Data is really only valuable if we can translate it into actionable insights. Gaining these insights starts with figuring out what we want from our data. This project will help you understand how to perform analysis on IPL data to derive meaningful insights & make predictions.

Primary LanguageJupyter Notebook


Cricket is a sport played by two teams with each side having eleven players. Each team is a right blend of batsmen, bowlers and allrounders. The batsmen’s role is to score maximum runs possible and the bowlers have to take maximum wickets and restrict the other team from scoring runs at the same time. Each player contributes towards the overall performance of the team by giving his best performance in each match. Each player’s performance varies with factors like the team he is playing against and the ground at which the match is being played. The performance of a player also depends on several factors like his current form, his performance against a particular team, his performance at a particular venue etc. There are various attributes that help us in players’ performance prediction in the game of cricket. Following are the measures that are deerived during exploratory data analysis of our dataset:


As mentioned in the previous section, the statIstics of the players such as average, strike rate etc. are not available directly for each game, we calculated these attributes from the innings by innings list using aggregate functions and mathematical formulae. These attributes are generally used to measure a player’s performance. These attributes are as follows:

1] Batting Attributes

1.1 No. of Innings: The number of innings in which the batsman has batted till the day of the match. This attribute signifies the experience of the batsman. The more innings the batsman has played, the more experienced the player is.
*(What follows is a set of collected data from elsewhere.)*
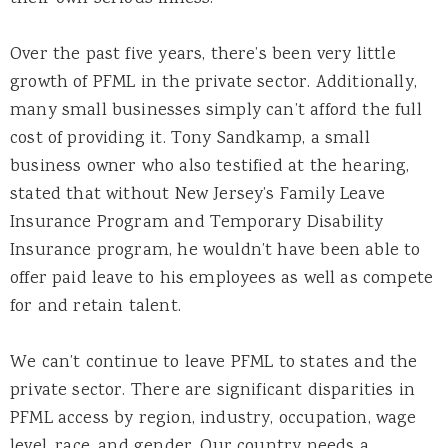
Over the past five years, there’s been very little
growth of PFML in the private sector. Additionally,
many small businesses simply can’t afford the full
cost of providing it. Tony Sandkamp, a small
business owner who also testified at the hearing,
stated that without New Jersey’s Family Leave
Insurance Program and Temporary Disability
Insurance program, he wouldn’t have been able to
offer paid leave to his employees as well as compete
for and retain talent.
We can’t continue to leave PFML to states and the
private sector. There are significant disparities in
PFML access by region, industry, occupation, wage
level, race, and gender. Our country needs a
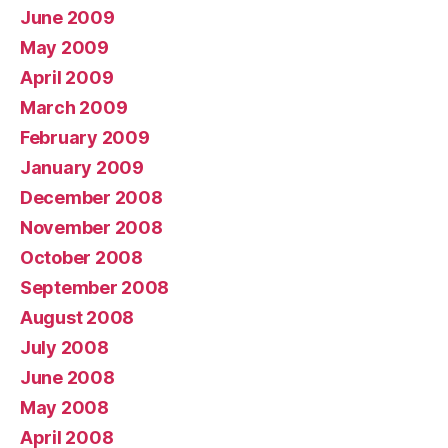
June 2009
May 2009
April 2009
March 2009
February 2009
January 2009
December 2008
November 2008
October 2008
September 2008
August 2008
July 2008
June 2008
May 2008
April 2008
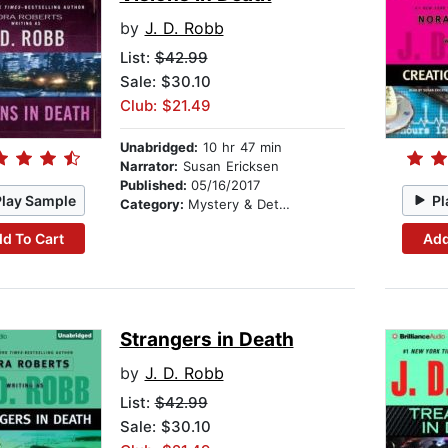
by
J. D. Robb
List:
$42.99
Sale: $30.10
Club: $21.49
Unabridged:
10 hr 47 min
Narrator:
Susan Ericksen
Published:
05/16/2017
Play Sample
Pl
Category:
Mystery & Detective
d To Cart
Add
Strangers in Death
by
J. D. Robb
List:
$42.99
Sale: $30.10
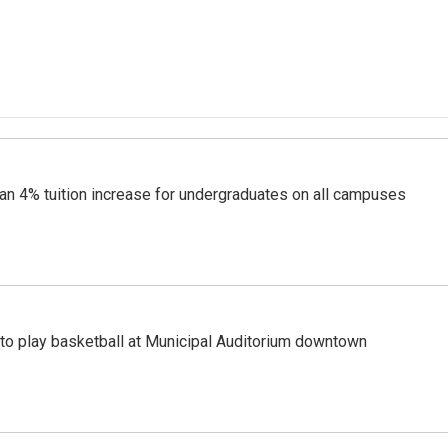
lan 4% tuition increase for undergraduates on all campuses
to play basketball at Municipal Auditorium downtown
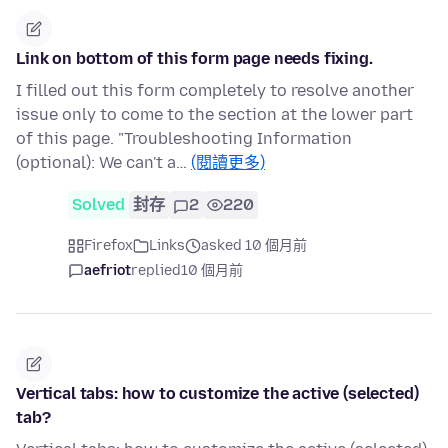
Link on bottom of this form page needs fixing.
I filled out this form completely to resolve another
issue only to come to the section at the lower part
of this page. "Troubleshooting Information
(optional): We can't a…
(閱讀更多)
Solved
封存
2
220
Firefox
Links
asked 10 個月前
aefriot
replied
10 個月前
Vertical tabs: how to customize the active (selected)
tab?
1.2 Batting Average: Batting average commonly referred to as average is the average number of runs scored per innings. This attribute indicates the run scoring capability of the player.

Average = Runs Scored / Number of times dismissed

1.3 Strike Rate (SR): Strike rate is the average number of runs scored per 100 balls faced. In limited overs cricket, it is important to score runs at a fast pace. More runs scored at a slow pace is rather harmful to the team as they have a limited number of overs. This attribute indicates how quickly the batsman can score runs.

Strike Rate: (Runs Scored / Balls Faced) * 100

1.4 Centuries: Number of innings in which the batsman scored more than 100 runs. This attribute indicates the capability of the player to play longer innings and score more runs.

1.5 Fifties: Number of innings in which the batsman scored more than 50 (and less than 100) runs.This attribute indicates the capability of the player to play longer innings and score more runs.

1.6 Zeros: Number of innings in which the batsman was dismissed without scoring a single run. This attribute shows how many times the batsman failed to score runs, hence this being a negative factor, was impacts the batsman’s prediction negatively.

1.7 Highest Score: The highest runs scored by a batsman in any (single) innings throughout his career. This attribute is used in the formula for calculating the venue attribute. This attribute shows the run scoring capability of the batsman at the venue. If a player has s very high score at a venue in past, he is more likely to score more runs at that venue.

2] Bowling Attributes

2.1 No. of Innings: The number of innings in which the bowler bowled at least one ball. It represents the bowling experience of a player. The more innings the player has played, the more experienced the player is.

2.2 Overs: The number of overs bowled by a bowler.This attribute also indicates the experience of the bowler. The more overs the bowler has bowled, the more experienced the bowler is.

2.3 Bowling Average: Bowling average is the number of runs conceded by a bowler per wicket taken. This attribute indicates the capabilities of the bowler to restrict the batsmen from scoring runs and taking wickets at the same time. Lower values of bowling average indicate more capabilities.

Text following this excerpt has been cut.